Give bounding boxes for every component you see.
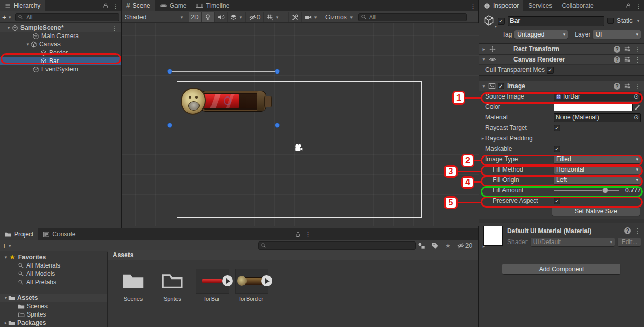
fill-amount-value[interactable]: 0.777 bbox=[622, 187, 641, 194]
material-foldout-icon[interactable]: ▸ bbox=[481, 244, 486, 249]
create-button[interactable]: + bbox=[2, 241, 6, 250]
tree-item-eventsystem[interactable]: EventSystem bbox=[0, 65, 121, 74]
help-icon[interactable]: ? bbox=[614, 56, 620, 63]
raycast-padding-row[interactable]: ▸ Raycast Padding bbox=[479, 133, 644, 143]
help-icon[interactable]: ? bbox=[614, 46, 620, 53]
scene-search-input[interactable] bbox=[368, 14, 464, 21]
cull-transparent-checkbox[interactable]: ✓ bbox=[547, 67, 554, 74]
shading-mode-dropdown[interactable]: Shaded ▾ bbox=[125, 14, 184, 21]
static-checkbox[interactable] bbox=[607, 18, 614, 24]
maskable-checkbox[interactable]: ✓ bbox=[554, 146, 560, 152]
object-picker-icon[interactable]: ⊙ bbox=[634, 114, 639, 121]
tab-services[interactable]: Services bbox=[523, 0, 557, 11]
gameobject-name-field[interactable] bbox=[508, 16, 604, 26]
tree-item-main-camera[interactable]: Main Camera bbox=[0, 32, 121, 40]
foldout-icon[interactable]: ▾ bbox=[25, 42, 30, 47]
grid-visibility-dropdown[interactable]: ▾ bbox=[264, 12, 283, 22]
forborder-thumbnail[interactable] bbox=[235, 269, 268, 294]
tab-collaborate[interactable]: Collaborate bbox=[557, 0, 598, 11]
asset-label-scenes[interactable]: Scenes bbox=[112, 296, 154, 302]
search-by-label-icon[interactable] bbox=[431, 242, 439, 249]
gizmos-dropdown[interactable]: Gizmos ▾ bbox=[321, 14, 358, 21]
scenes-folder-icon[interactable] bbox=[120, 270, 146, 293]
main-camera-gizmo-icon[interactable] bbox=[293, 143, 305, 153]
hidden-packages-button[interactable]: 20 bbox=[457, 242, 472, 249]
eyedropper-icon[interactable] bbox=[634, 104, 641, 111]
help-icon[interactable]: ? bbox=[624, 227, 631, 234]
hierarchy-search[interactable] bbox=[15, 13, 119, 21]
panel-menu-icon[interactable]: ⋮ bbox=[305, 231, 311, 238]
foldout-icon[interactable]: ▾ bbox=[481, 57, 486, 62]
presets-icon[interactable] bbox=[624, 56, 631, 63]
preserve-aspect-checkbox[interactable]: ✓ bbox=[554, 198, 560, 204]
scene-viewport[interactable] bbox=[122, 23, 479, 226]
assets-folder-row[interactable]: ▾ Assets bbox=[0, 294, 107, 302]
tree-item-bar-selected[interactable]: Bar bbox=[0, 57, 121, 65]
rect-handle-bottom-right[interactable] bbox=[275, 123, 280, 128]
panel-menu-icon[interactable]: ⋮ bbox=[470, 2, 476, 10]
static-dropdown-icon[interactable]: ▾ bbox=[636, 18, 641, 23]
tab-timeline[interactable]: Timeline bbox=[191, 0, 234, 11]
asset-label-forborder[interactable]: forBorder bbox=[230, 296, 272, 302]
rect-handle-top-left[interactable] bbox=[167, 69, 172, 74]
hierarchy-search-input[interactable] bbox=[25, 14, 116, 21]
fill-origin-dropdown[interactable]: Left▾ bbox=[554, 176, 641, 184]
favorites-foldout[interactable]: ▾ ★ Favorites bbox=[0, 253, 107, 261]
fill-amount-slider[interactable] bbox=[554, 187, 619, 194]
favorites-filter-icon[interactable]: ★ bbox=[445, 242, 451, 249]
favorites-all-materials[interactable]: All Materials bbox=[0, 261, 107, 270]
component-tools-button[interactable] bbox=[288, 12, 302, 22]
component-menu-icon[interactable]: ⋮ bbox=[634, 56, 641, 64]
asset-label-forbar[interactable]: forBar bbox=[191, 296, 233, 302]
scene-search[interactable] bbox=[358, 13, 467, 21]
panel-menu-icon[interactable]: ⋮ bbox=[112, 2, 119, 10]
panel-menu-icon[interactable]: ⋮ bbox=[635, 2, 642, 10]
slider-handle[interactable] bbox=[602, 187, 608, 193]
create-button[interactable]: + bbox=[2, 13, 6, 21]
2d-toggle-button[interactable]: 2D bbox=[189, 12, 202, 22]
tab-inspector[interactable]: Inspector bbox=[479, 0, 523, 11]
lighting-toggle-button[interactable] bbox=[202, 12, 215, 22]
image-enabled-checkbox[interactable]: ✓ bbox=[498, 83, 504, 89]
hidden-objects-button[interactable]: 0 bbox=[246, 12, 264, 22]
sprites-folder-icon[interactable] bbox=[159, 270, 185, 293]
tab-project[interactable]: Project bbox=[0, 228, 38, 240]
active-checkbox[interactable]: ✓ bbox=[498, 18, 505, 25]
lock-icon[interactable] bbox=[295, 231, 301, 237]
source-image-field[interactable]: forBar ⊙ bbox=[554, 92, 641, 101]
object-picker-icon[interactable]: ⊙ bbox=[634, 93, 639, 100]
edit-shader-button[interactable]: Edit... bbox=[618, 238, 641, 246]
foldout-icon[interactable]: ▸ bbox=[480, 136, 485, 141]
play-badge-icon[interactable] bbox=[261, 275, 272, 286]
canvas-renderer-header[interactable]: ▾ Canvas Renderer ? ⋮ bbox=[479, 54, 644, 65]
foldout-icon[interactable]: ▸ bbox=[3, 320, 8, 325]
asset-breadcrumb[interactable]: Assets bbox=[108, 250, 478, 260]
lock-icon[interactable] bbox=[102, 3, 109, 9]
foldout-icon[interactable]: ▾ bbox=[6, 25, 11, 30]
set-native-size-button[interactable]: Set Native Size bbox=[552, 207, 640, 216]
asset-label-sprites[interactable]: Sprites bbox=[151, 296, 193, 302]
project-search-input[interactable] bbox=[268, 242, 413, 249]
forbar-thumbnail[interactable] bbox=[196, 269, 229, 294]
lock-icon[interactable] bbox=[625, 3, 631, 9]
component-menu-icon[interactable]: ⋮ bbox=[634, 45, 641, 53]
raycast-target-checkbox[interactable]: ✓ bbox=[554, 125, 560, 131]
help-icon[interactable]: ? bbox=[614, 83, 620, 90]
presets-icon[interactable] bbox=[624, 45, 631, 53]
favorites-all-prefabs[interactable]: All Prefabs bbox=[0, 278, 107, 286]
tab-game[interactable]: Game bbox=[155, 0, 192, 11]
tree-item-scene-root[interactable]: ▾ SampleScene* ⋮ bbox=[0, 23, 121, 32]
packages-row[interactable]: ▸ Packages bbox=[0, 319, 107, 327]
project-search[interactable] bbox=[258, 241, 416, 250]
search-by-type-icon[interactable] bbox=[418, 242, 425, 249]
material-field[interactable]: None (Material) ⊙ bbox=[554, 113, 641, 122]
foldout-icon[interactable]: ▾ bbox=[3, 255, 8, 260]
camera-settings-dropdown[interactable]: ▾ bbox=[302, 12, 321, 22]
image-component-header[interactable]: ▾ ✓ Image ? ⋮ bbox=[479, 81, 644, 91]
layer-dropdown[interactable]: UI▾ bbox=[593, 30, 641, 39]
play-badge-icon[interactable] bbox=[222, 275, 233, 286]
effects-dropdown-button[interactable]: ▾ bbox=[228, 12, 246, 22]
rect-handle-bottom-left[interactable] bbox=[167, 123, 172, 128]
image-type-dropdown[interactable]: Filled▾ bbox=[554, 155, 641, 163]
presets-icon[interactable] bbox=[624, 82, 631, 90]
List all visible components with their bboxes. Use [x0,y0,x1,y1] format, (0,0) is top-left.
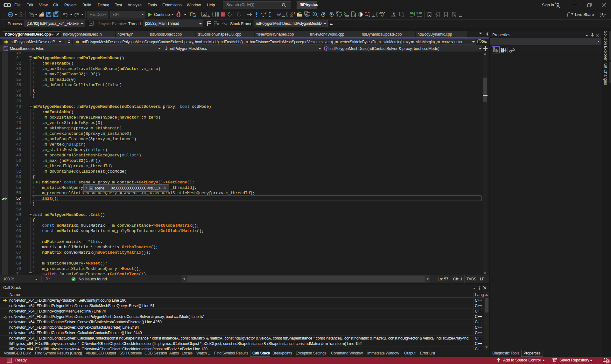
svg-text:Z: Z [502,50,503,52]
svg-text:?: ? [416,11,418,16]
svg-text:abc: abc [379,11,385,15]
svg-text:A: A [502,48,503,50]
svg-text:abc: abc [345,14,349,17]
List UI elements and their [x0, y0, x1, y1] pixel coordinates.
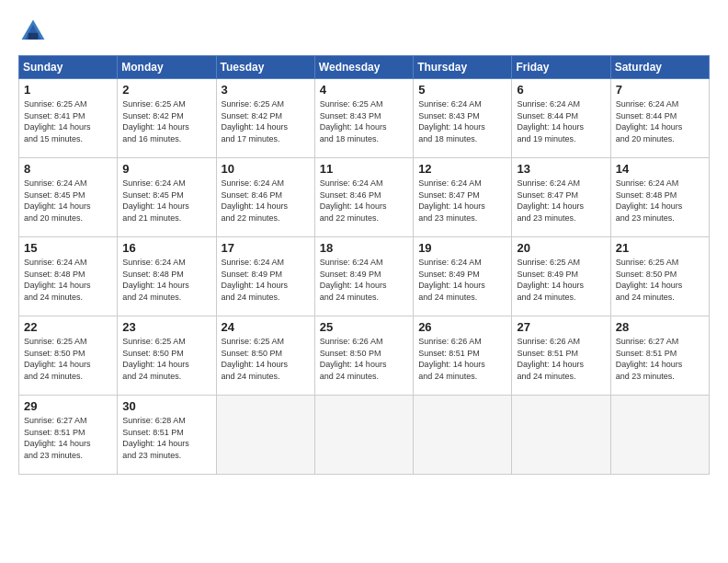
day-number: 16: [122, 241, 210, 255]
calendar-cell: 16Sunrise: 6:24 AMSunset: 8:48 PMDayligh…: [118, 237, 216, 316]
day-number: 23: [122, 320, 210, 334]
week-row-5: 29Sunrise: 6:27 AMSunset: 8:51 PMDayligh…: [19, 396, 710, 475]
day-number: 25: [320, 320, 408, 334]
cell-info: Sunrise: 6:24 AMSunset: 8:44 PMDaylight:…: [517, 98, 605, 144]
calendar-cell: 27Sunrise: 6:26 AMSunset: 8:51 PMDayligh…: [512, 316, 610, 396]
cell-info: Sunrise: 6:25 AMSunset: 8:42 PMDaylight:…: [122, 98, 210, 144]
cell-info: Sunrise: 6:26 AMSunset: 8:51 PMDaylight:…: [418, 336, 506, 382]
week-row-3: 15Sunrise: 6:24 AMSunset: 8:48 PMDayligh…: [19, 237, 710, 316]
calendar-cell: 7Sunrise: 6:24 AMSunset: 8:44 PMDaylight…: [610, 79, 709, 158]
cell-info: Sunrise: 6:25 AMSunset: 8:50 PMDaylight:…: [222, 336, 310, 382]
cell-info: Sunrise: 6:24 AMSunset: 8:45 PMDaylight:…: [24, 178, 112, 224]
cell-info: Sunrise: 6:24 AMSunset: 8:49 PMDaylight:…: [418, 257, 506, 303]
cell-info: Sunrise: 6:24 AMSunset: 8:47 PMDaylight:…: [418, 178, 506, 224]
calendar-cell: 1Sunrise: 6:25 AMSunset: 8:41 PMDaylight…: [19, 79, 118, 158]
svg-rect-2: [28, 33, 39, 40]
calendar-cell: 18Sunrise: 6:24 AMSunset: 8:49 PMDayligh…: [314, 237, 413, 316]
day-number: 17: [222, 241, 310, 255]
day-number: 4: [320, 83, 408, 97]
cell-info: Sunrise: 6:25 AMSunset: 8:50 PMDaylight:…: [122, 336, 210, 382]
calendar-cell: 28Sunrise: 6:27 AMSunset: 8:51 PMDayligh…: [610, 316, 709, 396]
calendar-cell: 22Sunrise: 6:25 AMSunset: 8:50 PMDayligh…: [19, 316, 118, 396]
cell-info: Sunrise: 6:24 AMSunset: 8:45 PMDaylight:…: [122, 178, 210, 224]
cell-info: Sunrise: 6:24 AMSunset: 8:46 PMDaylight:…: [320, 178, 408, 224]
day-number: 24: [222, 320, 310, 334]
day-number: 26: [418, 320, 506, 334]
calendar-cell: 5Sunrise: 6:24 AMSunset: 8:43 PMDaylight…: [414, 79, 512, 158]
day-number: 11: [320, 162, 408, 176]
cell-info: Sunrise: 6:24 AMSunset: 8:43 PMDaylight:…: [418, 98, 506, 144]
calendar-cell: 12Sunrise: 6:24 AMSunset: 8:47 PMDayligh…: [414, 158, 512, 237]
weekday-header-wednesday: Wednesday: [314, 56, 413, 79]
day-number: 18: [320, 241, 408, 255]
logo: [18, 17, 51, 46]
cell-info: Sunrise: 6:25 AMSunset: 8:41 PMDaylight:…: [24, 98, 112, 144]
day-number: 29: [24, 399, 112, 413]
calendar-cell: 8Sunrise: 6:24 AMSunset: 8:45 PMDaylight…: [19, 158, 118, 237]
calendar-cell: 20Sunrise: 6:25 AMSunset: 8:49 PMDayligh…: [512, 237, 610, 316]
day-number: 21: [616, 241, 704, 255]
day-number: 28: [616, 320, 704, 334]
calendar-cell: 23Sunrise: 6:25 AMSunset: 8:50 PMDayligh…: [118, 316, 216, 396]
week-row-1: 1Sunrise: 6:25 AMSunset: 8:41 PMDaylight…: [19, 79, 710, 158]
calendar-cell: 25Sunrise: 6:26 AMSunset: 8:50 PMDayligh…: [314, 316, 413, 396]
cell-info: Sunrise: 6:26 AMSunset: 8:50 PMDaylight:…: [320, 336, 408, 382]
cell-info: Sunrise: 6:24 AMSunset: 8:49 PMDaylight:…: [222, 257, 310, 303]
page: SundayMondayTuesdayWednesdayThursdayFrid…: [0, 0, 728, 563]
weekday-header-tuesday: Tuesday: [216, 56, 314, 79]
day-number: 1: [24, 83, 112, 97]
cell-info: Sunrise: 6:25 AMSunset: 8:49 PMDaylight:…: [517, 257, 605, 303]
calendar-cell: 9Sunrise: 6:24 AMSunset: 8:45 PMDaylight…: [118, 158, 216, 237]
weekday-header-row: SundayMondayTuesdayWednesdayThursdayFrid…: [19, 56, 710, 79]
calendar-cell: 17Sunrise: 6:24 AMSunset: 8:49 PMDayligh…: [216, 237, 314, 316]
calendar-cell: [216, 396, 314, 475]
calendar-cell: [512, 396, 610, 475]
day-number: 13: [517, 162, 605, 176]
calendar-cell: 14Sunrise: 6:24 AMSunset: 8:48 PMDayligh…: [610, 158, 709, 237]
calendar-cell: 4Sunrise: 6:25 AMSunset: 8:43 PMDaylight…: [314, 79, 413, 158]
cell-info: Sunrise: 6:26 AMSunset: 8:51 PMDaylight:…: [517, 336, 605, 382]
calendar-cell: 19Sunrise: 6:24 AMSunset: 8:49 PMDayligh…: [414, 237, 512, 316]
day-number: 12: [418, 162, 506, 176]
day-number: 9: [122, 162, 210, 176]
weekday-header-sunday: Sunday: [19, 56, 118, 79]
cell-info: Sunrise: 6:24 AMSunset: 8:47 PMDaylight:…: [517, 178, 605, 224]
week-row-4: 22Sunrise: 6:25 AMSunset: 8:50 PMDayligh…: [19, 316, 710, 396]
cell-info: Sunrise: 6:25 AMSunset: 8:42 PMDaylight:…: [222, 98, 310, 144]
day-number: 19: [418, 241, 506, 255]
day-number: 10: [222, 162, 310, 176]
day-number: 30: [122, 399, 210, 413]
day-number: 3: [222, 83, 310, 97]
calendar-cell: 15Sunrise: 6:24 AMSunset: 8:48 PMDayligh…: [19, 237, 118, 316]
day-number: 2: [122, 83, 210, 97]
weekday-header-saturday: Saturday: [610, 56, 709, 79]
day-number: 15: [24, 241, 112, 255]
calendar-cell: 30Sunrise: 6:28 AMSunset: 8:51 PMDayligh…: [118, 396, 216, 475]
calendar-cell: 26Sunrise: 6:26 AMSunset: 8:51 PMDayligh…: [414, 316, 512, 396]
calendar-cell: 3Sunrise: 6:25 AMSunset: 8:42 PMDaylight…: [216, 79, 314, 158]
calendar-cell: 2Sunrise: 6:25 AMSunset: 8:42 PMDaylight…: [118, 79, 216, 158]
cell-info: Sunrise: 6:24 AMSunset: 8:48 PMDaylight:…: [616, 178, 704, 224]
calendar-cell: 13Sunrise: 6:24 AMSunset: 8:47 PMDayligh…: [512, 158, 610, 237]
calendar-cell: 11Sunrise: 6:24 AMSunset: 8:46 PMDayligh…: [314, 158, 413, 237]
day-number: 22: [24, 320, 112, 334]
weekday-header-monday: Monday: [118, 56, 216, 79]
day-number: 5: [418, 83, 506, 97]
cell-info: Sunrise: 6:24 AMSunset: 8:46 PMDaylight:…: [222, 178, 310, 224]
day-number: 8: [24, 162, 112, 176]
day-number: 20: [517, 241, 605, 255]
day-number: 27: [517, 320, 605, 334]
calendar-cell: 6Sunrise: 6:24 AMSunset: 8:44 PMDaylight…: [512, 79, 610, 158]
weekday-header-thursday: Thursday: [414, 56, 512, 79]
day-number: 7: [616, 83, 704, 97]
cell-info: Sunrise: 6:28 AMSunset: 8:51 PMDaylight:…: [122, 415, 210, 461]
day-number: 6: [517, 83, 605, 97]
day-number: 14: [616, 162, 704, 176]
cell-info: Sunrise: 6:24 AMSunset: 8:44 PMDaylight:…: [616, 98, 704, 144]
cell-info: Sunrise: 6:24 AMSunset: 8:48 PMDaylight:…: [122, 257, 210, 303]
cell-info: Sunrise: 6:24 AMSunset: 8:49 PMDaylight:…: [320, 257, 408, 303]
calendar: SundayMondayTuesdayWednesdayThursdayFrid…: [18, 55, 710, 475]
weekday-header-friday: Friday: [512, 56, 610, 79]
calendar-cell: [610, 396, 709, 475]
cell-info: Sunrise: 6:24 AMSunset: 8:48 PMDaylight:…: [24, 257, 112, 303]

# # # # #

#### [WORK TO BE COMPLETED]
From the records, determine the number of lines holding the word "rect", and state that number only.

#### [SOLUTION TO THIS TASK]
4